Prayer is the second of the five foundations, or pillars, of practical religion in Islam, and is a devotional exercise which every Muslim is required to render to God at least five times a day, namely, at the early morning, midday, afternoon, evening, and night.
See Suratu ‘r-Rum (xxx.), 17; “Glorify God when it is evening (masa’) and at morning (subh), -and to Him be praise in the heavens and the earth,—and at afternoon (‘ashi), and at noon-tide (zuhr).” (But all commentators are agreed that masa’ includes both sunset and after sunset; and, therefore, both the Maghrib and ‘Ashiyah prayers.)
Surah xi. 116: “Observe prayer at early morning, at the close of the day, and at the approach of night; for the good deeds drive away the evil deeds.”
Surah xx. 130: “Put up then with what they say; and celebrate the praise of thy Loud before the sunrise, and before its setting: and some time in the night do thou praise Him, and in the extremes of the day, that thou haply mayest please Him.”
Surah xvii. 80: “Observe prayer at sunset, till the first darkening of the night, and the daybreak reading-for the daybreak reading hath its witnesses’, and watch unto it in the night: this shall he an excess in service.”
Surah ii. 42 : “Seek aid with patience and prayer.”
Surah iv. 1-4 : “When ye have fulfilled your prayer, remember God standing and sitting, and lying on your sides; and when ye are in safety, then be steadfast in prayer-. Verily prayer is for the believers prescribed and timed.”
This Salat, or liturgical service, has thus become one of the most prominent features of the Muslim religion, and very numerous are the injunctions regarding it which have been handed down in the traditions. There are various minor differences amongst the numerous sects of Islam regarding the formula, but its main features are alike in all countries.
We shall describe prayer according to the Hanafi sect of Sunni Muslims.
It is absolutely necessary that the service should be performed in Arabic; and that clothes and body of the worshipper should be clean, and that the praying-place should be free from all impurity. It may be said either privately, or in company, or in a mosque — although services in a mosque are more meritorious than those elsewhere.
The stated prayers are always preceded by the ablution of the face, hands, and feet. [ABLUTION.]
At the time of public prayer, the mu’azzin, or “crier,” ascends the minaret, or stands at the side of the mosque nearest the public thoroughfare, and gives the azan, or “call to prayer,” as follows: –
God is great! God is great! God is great! God is great!
I bear witness that there is no god but God!
I bear witness that there is no god but God!
I bear witness that Muhammad is the Apostle of God!
I bear witness that Muhammad is the Apostle of God:
Come to prayers! Come to prayers!
Come to salvation!

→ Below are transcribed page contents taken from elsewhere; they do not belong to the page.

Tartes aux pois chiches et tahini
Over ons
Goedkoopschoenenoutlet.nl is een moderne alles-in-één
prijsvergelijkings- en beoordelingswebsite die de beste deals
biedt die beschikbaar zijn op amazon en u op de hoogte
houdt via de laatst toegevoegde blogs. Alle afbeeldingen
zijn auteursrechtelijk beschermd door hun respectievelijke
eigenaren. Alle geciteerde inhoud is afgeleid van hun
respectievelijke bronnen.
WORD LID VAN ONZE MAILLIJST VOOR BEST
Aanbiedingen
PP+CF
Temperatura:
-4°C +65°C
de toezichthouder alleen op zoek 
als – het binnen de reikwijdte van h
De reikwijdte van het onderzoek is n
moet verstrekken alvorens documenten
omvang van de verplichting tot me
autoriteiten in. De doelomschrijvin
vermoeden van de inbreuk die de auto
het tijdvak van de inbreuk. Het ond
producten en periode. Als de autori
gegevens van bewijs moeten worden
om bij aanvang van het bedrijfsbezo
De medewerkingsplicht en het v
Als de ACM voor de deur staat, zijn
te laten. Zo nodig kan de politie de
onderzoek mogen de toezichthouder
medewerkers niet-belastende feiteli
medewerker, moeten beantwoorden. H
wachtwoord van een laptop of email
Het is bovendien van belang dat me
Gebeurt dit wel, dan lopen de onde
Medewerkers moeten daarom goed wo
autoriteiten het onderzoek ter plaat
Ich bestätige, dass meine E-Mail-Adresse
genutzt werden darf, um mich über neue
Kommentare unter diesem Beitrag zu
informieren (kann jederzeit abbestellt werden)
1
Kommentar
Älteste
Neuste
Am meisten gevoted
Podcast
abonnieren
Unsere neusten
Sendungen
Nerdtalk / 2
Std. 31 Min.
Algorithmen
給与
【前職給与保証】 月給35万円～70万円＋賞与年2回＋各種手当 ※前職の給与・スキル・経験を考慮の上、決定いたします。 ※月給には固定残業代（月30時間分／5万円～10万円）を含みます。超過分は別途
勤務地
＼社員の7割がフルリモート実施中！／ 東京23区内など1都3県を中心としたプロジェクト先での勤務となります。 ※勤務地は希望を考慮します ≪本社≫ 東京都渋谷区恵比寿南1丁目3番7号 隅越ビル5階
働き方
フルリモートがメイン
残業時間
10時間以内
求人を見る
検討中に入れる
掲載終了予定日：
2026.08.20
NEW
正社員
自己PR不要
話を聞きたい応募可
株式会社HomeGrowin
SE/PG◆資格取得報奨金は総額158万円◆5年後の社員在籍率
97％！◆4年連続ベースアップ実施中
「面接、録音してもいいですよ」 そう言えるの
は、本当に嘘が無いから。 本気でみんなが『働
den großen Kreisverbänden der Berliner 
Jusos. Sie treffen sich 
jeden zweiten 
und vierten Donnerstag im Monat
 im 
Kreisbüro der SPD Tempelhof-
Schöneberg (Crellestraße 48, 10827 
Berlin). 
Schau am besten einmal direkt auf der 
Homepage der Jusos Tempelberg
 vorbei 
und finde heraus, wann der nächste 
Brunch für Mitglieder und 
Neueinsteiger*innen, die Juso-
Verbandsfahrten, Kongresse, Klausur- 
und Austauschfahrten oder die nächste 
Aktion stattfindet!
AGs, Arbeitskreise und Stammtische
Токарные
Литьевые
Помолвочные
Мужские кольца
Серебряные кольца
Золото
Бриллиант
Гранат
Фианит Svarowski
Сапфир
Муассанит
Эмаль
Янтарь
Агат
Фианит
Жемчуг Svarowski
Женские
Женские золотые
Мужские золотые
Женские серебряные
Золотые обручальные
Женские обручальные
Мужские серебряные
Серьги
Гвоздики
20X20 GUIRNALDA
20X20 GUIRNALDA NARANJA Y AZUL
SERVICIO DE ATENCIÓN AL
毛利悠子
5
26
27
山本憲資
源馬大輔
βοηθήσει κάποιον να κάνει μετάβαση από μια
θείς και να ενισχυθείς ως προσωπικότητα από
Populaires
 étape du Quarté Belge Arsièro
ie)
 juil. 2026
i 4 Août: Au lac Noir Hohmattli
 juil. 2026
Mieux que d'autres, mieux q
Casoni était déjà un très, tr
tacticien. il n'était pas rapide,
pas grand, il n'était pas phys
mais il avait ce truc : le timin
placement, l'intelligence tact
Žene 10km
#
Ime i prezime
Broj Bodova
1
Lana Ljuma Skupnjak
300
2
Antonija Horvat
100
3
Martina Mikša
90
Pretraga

Come to salvation!
(The Shi’ahs add ” Come to good works! “)
There is no other god but God ! ”
(The Shi’ahs recite the last sentence twice.)
In the early morning the following sentence is added: “Prayers are better sleep!”


When the prayers are said in a congregation or in the mosque, they begin with the Iaqmah, which is a recitation of the same words as the azan, with the addition of the sentence, “Prayers are now ready!” The


regular form of prayer then begins with the Niyah, which is said standing, with the hands on either side: –
“I have purposed to offer up to God only with a sincere heart this morning (or, as the case may be), with my face Qiblah-wards two (or, as the cases may be) rak’ah prayers Farz (Sunnah or Nafi).”


Then follows the Takbir-i-Tairrimah, said with the thumbs touching the lobules of ears and the open hands on each side of the face:-
“God is great !”


The Qiyam, or standing position. The right hand placed upon the left, below the navel (the Shaf’is, and the two other orthodox sects, place their hands on their breasts, as also the Wahhabis; the Shiahs keep their hands on either side. In all sects the women perform the Qiyam with their hands on their breasts), and the eyes looking to the ground in self-abasement. During which is said the Subhan (the Shi’ahs omit the Subhan):-
“Holiness to Thee, O God!
And praise be to Thee!
Great is Thy name!
Great is Thy greatness!
There is no deity but Thee!”
The Ta’awwuz, or A’uzubillah, is then said as follows:-
“I seek refuge from God from cursed Satan.”
After which the Tasmiyah is repeated:-
“In the name of God, the compassionate, the merciful.”
Then follows the Fatihah, viz. the first chapter of the Qur’an:-
“Praise to be God, Lord of all the worlds!
The compassionate, the merciful!
King of the day of reckoning
Thee only do we worship, and to Thee only do we cry for help.
Guide Thou us in the straight path,
The path of those to whom Thou hast been gracious;
With whom Thou art no angry,
And who go not astray, – Amen.”
After this the worshiper can repeat as many chapters of the Qur’an as he may wish, he should, at least, recite one long or two short verses. The following chapter is usually recited, namely, the Suratu ‘l-Ikhlas, or the 122th chapter:
“Say: He is God alone:
God the Eternal!
He begetteth not,
And is not begotten,
And there is none like unto Him.”

The Takbir-i-Ruku’, said whilst making an inclination of the head and body and placing the hands upon the knees, separating the fingers a little.
“God is great!”
The Tasbih-i-Ruku’ said in the same posture.
“I extol the holiness of my Lord, the Great!”
The Shi’ahs here add “and with His praise.” This is also added by the Shi’ahs to the Tasbih-i-Sijdah.)
“I extol the holiness of my Lord, the Great!”
“I extol the holiness of my Lord, the Great!”
The Qiyam-i-Sami’ Ullah or Tasmi’, said with the body erect, but, unlike the former Qiyam, the hands being placed on either side.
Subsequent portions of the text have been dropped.